Ferguson analyzes the African-American situation of today under Foucauldian lenses and he reminds us that “for Foucault, governmentality addresses the arrangement of things” and then adds that “in the gendered and sexualized context of nineteenth-century African American racial formations, governmentality was also about the production of things: here governmentality concerns not only the state but labor and industry as well. (p.95)” In particular he discusses how war and sexual normativity were tools to draft African American into citizenship and humanity.

He then posits that colonialism never really left the American landscape and the American cities. So those African-American social formations that wanted to be considered “elites” had to learn normative conservative strategies that were built specifically to regulate gender and sexual orientations and “imposing those tactics onto black poor and working-class folks (p.98).”

So for Ferguson African Americans were fundamental for the US state project of normalization. He connects capital, the state, and normative discourses of heteropatriarchy. So basically the non-normativity aspect is a part of a surplus population that capital requires, and that the normativity has to keep restrained. So, in a Foucauldian manner, Ferguson discusses how inclusion into normative discourses becomes a technique of discipline, that’s why he is interested in politics of negation as a way forward, which attempts to engage in heterogeneity as strength, and move away from static identity constructions. I like his analysis of the connection between normativity and state power and capital, even though I don’t think that governmentality is labor and industry as well, but that the State plays a big role in regulating those as well, precisely like Foucault suggested.

I think his piece ties in with Puar as well. She writes about how US imperialism acts in contingent ways to create and recreate assemblages that become gateways to embrace liberal queerness. Thus, she tries to move beyond the fixed nature of identities to problematize how a body works to enforce oppressions in order to escape its own (as in the case of torture male Sikh body, for example). She argues that “Intersectionality demands the knowing, naming, and thus stabilizing of identity across space and time, generating narratives of progress that deny the fictive and performative of identification: you become an identity, yes, but also timelessness works to consolidate the fiction of a seamless stable identity in every space (p.128).” In other words, identities work in a reified way when these are used as a justification for imperialist purposes, and they become a “mantra of liberal multiculturalism.”

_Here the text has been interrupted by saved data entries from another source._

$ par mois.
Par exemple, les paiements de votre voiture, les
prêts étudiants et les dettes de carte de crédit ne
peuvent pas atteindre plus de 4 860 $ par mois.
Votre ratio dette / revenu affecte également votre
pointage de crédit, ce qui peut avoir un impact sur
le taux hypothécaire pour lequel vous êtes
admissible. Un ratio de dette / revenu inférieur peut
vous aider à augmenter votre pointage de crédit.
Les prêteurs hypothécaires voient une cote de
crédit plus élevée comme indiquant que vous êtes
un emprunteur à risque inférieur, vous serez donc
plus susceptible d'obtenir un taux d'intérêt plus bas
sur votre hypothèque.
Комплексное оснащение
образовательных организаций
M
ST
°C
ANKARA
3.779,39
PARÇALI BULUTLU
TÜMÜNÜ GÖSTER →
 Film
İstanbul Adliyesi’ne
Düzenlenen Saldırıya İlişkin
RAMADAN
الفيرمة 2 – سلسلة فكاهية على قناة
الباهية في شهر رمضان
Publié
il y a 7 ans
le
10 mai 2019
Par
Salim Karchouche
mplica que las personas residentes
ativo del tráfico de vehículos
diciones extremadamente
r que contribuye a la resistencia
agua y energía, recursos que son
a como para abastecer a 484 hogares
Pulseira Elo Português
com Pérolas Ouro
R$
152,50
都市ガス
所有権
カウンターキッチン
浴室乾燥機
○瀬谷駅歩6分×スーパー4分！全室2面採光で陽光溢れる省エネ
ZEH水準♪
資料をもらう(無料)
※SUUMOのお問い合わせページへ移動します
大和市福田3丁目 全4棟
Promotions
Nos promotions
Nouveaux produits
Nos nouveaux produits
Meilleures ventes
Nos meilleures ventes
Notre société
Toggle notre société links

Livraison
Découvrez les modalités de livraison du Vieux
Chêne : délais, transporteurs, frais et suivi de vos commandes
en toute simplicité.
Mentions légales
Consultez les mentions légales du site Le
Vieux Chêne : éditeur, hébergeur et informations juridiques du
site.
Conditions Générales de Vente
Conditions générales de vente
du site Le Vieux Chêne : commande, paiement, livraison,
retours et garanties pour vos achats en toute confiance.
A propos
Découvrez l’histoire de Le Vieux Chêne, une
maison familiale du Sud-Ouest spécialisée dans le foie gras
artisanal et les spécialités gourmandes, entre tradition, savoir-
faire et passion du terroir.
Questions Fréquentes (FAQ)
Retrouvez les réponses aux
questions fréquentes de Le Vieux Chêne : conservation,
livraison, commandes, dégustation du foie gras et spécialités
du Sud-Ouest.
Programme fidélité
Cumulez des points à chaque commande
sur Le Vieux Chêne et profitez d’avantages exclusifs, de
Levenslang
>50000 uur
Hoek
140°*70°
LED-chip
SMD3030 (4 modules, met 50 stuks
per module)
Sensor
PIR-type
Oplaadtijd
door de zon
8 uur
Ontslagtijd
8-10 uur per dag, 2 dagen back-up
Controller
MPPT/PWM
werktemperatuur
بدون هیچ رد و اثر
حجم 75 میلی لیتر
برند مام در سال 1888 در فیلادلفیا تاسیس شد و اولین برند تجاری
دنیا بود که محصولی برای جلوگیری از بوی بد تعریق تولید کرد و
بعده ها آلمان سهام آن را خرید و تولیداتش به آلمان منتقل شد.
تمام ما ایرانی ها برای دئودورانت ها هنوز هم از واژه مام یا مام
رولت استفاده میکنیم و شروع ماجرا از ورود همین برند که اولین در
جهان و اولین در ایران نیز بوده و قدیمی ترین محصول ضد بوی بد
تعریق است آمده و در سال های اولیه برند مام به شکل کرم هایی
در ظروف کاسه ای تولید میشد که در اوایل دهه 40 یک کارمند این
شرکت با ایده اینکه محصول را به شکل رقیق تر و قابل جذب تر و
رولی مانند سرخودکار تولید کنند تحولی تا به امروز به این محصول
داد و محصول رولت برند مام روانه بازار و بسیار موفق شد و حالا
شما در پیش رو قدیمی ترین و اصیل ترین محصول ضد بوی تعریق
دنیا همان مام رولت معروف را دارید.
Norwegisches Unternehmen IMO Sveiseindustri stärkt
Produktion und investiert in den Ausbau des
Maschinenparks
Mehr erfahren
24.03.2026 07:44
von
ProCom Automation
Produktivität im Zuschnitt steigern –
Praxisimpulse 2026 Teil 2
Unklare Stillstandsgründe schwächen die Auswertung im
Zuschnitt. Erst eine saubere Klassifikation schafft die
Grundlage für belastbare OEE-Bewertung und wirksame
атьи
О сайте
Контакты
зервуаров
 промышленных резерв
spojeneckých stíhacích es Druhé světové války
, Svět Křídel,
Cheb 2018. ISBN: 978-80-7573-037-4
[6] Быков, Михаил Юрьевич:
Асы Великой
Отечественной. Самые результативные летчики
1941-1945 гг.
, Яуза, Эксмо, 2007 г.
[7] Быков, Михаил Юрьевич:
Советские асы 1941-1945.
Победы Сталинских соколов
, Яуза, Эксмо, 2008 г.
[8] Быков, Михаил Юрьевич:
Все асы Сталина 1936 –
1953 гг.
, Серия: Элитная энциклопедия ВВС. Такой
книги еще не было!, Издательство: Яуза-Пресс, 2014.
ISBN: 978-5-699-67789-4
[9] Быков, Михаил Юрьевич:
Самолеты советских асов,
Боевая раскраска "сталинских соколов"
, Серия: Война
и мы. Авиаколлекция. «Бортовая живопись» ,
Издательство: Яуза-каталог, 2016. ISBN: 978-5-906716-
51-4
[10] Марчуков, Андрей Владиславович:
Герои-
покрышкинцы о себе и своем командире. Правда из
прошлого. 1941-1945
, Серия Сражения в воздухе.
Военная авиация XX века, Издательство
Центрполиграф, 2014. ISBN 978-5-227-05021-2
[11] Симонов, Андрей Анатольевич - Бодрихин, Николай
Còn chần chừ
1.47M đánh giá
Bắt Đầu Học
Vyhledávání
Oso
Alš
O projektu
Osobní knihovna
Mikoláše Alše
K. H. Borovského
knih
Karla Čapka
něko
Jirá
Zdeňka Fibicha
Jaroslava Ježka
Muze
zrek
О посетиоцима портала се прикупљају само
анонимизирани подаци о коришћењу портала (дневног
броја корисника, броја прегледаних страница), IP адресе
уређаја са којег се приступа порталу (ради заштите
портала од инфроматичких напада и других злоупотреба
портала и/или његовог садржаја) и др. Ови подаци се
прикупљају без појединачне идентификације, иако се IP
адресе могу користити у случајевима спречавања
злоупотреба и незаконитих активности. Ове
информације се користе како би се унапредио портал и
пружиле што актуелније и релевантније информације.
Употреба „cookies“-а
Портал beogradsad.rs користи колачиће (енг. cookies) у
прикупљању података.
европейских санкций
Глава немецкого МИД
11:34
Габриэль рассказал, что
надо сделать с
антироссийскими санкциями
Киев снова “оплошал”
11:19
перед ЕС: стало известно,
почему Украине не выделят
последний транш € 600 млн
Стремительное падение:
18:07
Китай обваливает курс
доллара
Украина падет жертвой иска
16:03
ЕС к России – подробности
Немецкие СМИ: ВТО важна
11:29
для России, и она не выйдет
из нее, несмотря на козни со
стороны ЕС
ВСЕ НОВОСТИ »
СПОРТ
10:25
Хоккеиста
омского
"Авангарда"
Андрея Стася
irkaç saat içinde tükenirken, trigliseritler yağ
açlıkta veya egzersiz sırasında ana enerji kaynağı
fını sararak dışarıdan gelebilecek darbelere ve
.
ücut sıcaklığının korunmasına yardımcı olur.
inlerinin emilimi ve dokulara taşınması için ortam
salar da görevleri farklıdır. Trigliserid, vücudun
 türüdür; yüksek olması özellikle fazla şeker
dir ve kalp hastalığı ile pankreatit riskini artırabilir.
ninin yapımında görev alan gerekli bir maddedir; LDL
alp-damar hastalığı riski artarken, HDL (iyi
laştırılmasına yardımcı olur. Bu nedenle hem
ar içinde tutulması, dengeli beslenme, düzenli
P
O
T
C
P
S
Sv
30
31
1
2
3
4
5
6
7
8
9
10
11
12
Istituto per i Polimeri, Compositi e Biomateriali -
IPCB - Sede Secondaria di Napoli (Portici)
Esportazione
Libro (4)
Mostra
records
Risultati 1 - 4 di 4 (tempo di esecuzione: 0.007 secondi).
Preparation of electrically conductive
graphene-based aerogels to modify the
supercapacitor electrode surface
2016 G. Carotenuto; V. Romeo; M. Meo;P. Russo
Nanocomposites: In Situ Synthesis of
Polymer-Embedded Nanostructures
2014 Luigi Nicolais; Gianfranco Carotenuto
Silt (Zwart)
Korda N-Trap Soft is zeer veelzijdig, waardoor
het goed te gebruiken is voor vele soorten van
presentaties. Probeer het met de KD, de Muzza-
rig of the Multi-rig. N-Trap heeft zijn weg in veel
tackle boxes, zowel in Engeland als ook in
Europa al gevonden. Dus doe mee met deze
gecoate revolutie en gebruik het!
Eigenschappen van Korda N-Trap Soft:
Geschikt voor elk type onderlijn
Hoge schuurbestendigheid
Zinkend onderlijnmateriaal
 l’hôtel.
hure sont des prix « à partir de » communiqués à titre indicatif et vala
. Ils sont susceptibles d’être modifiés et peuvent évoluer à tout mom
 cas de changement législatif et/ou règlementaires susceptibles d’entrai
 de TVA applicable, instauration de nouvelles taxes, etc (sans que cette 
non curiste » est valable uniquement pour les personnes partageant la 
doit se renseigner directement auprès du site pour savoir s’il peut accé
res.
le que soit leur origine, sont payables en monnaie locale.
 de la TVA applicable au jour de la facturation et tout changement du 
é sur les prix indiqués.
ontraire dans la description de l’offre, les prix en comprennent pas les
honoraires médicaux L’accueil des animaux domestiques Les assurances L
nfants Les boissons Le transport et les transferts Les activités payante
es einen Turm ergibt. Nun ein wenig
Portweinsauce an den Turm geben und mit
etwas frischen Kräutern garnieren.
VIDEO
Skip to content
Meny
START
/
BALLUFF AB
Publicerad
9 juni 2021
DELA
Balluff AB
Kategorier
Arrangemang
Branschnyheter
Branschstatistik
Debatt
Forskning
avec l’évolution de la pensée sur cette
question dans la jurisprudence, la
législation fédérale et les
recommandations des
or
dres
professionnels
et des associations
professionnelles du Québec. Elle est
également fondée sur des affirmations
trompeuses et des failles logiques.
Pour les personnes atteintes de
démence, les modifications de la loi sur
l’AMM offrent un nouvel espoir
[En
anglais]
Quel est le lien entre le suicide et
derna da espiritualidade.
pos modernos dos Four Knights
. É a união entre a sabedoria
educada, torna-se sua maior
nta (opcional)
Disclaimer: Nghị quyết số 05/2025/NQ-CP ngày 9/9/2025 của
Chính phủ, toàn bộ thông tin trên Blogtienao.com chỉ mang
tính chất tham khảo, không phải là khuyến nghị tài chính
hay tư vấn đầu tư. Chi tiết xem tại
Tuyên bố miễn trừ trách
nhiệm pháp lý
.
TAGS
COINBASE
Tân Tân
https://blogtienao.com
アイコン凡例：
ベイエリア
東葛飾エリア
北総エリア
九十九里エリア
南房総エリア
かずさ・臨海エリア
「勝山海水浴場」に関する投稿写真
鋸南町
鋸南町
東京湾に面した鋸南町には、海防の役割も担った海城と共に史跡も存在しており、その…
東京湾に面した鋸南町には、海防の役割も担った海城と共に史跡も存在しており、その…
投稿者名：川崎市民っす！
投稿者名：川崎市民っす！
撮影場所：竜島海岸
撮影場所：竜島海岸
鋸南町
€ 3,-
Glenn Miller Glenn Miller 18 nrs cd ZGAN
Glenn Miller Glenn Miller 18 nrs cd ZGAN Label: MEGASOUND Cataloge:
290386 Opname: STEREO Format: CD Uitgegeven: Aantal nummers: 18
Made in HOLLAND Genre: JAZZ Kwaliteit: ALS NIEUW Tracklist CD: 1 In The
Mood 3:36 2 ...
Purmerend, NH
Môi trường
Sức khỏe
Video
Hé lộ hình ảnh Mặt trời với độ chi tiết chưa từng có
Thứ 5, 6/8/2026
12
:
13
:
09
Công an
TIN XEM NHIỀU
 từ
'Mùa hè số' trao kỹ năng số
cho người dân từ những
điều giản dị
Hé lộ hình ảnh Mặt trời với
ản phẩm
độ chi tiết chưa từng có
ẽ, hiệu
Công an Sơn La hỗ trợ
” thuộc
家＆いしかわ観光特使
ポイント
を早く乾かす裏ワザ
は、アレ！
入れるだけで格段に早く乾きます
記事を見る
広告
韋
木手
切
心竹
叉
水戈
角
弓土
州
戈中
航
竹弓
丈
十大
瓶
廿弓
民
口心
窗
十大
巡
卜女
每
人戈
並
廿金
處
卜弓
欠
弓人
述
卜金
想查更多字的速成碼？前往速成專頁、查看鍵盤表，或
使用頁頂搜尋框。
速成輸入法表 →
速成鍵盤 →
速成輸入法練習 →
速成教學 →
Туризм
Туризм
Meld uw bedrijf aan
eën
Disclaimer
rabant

I think her critique of intersectionality is very powerful if we use it to escape fixed notions of identities that tell a story which has no hint of differance and that might end up serving opposite causes and are used as “master” categories in others’ struggles.

My questions for Puar:


How can we define bodies without dehumanizing the people in question? How can overcome liberalism to find a real resistance that is not just a rearticulation of oppression? Is the category of exploitation a useful one if we think about relations of identities?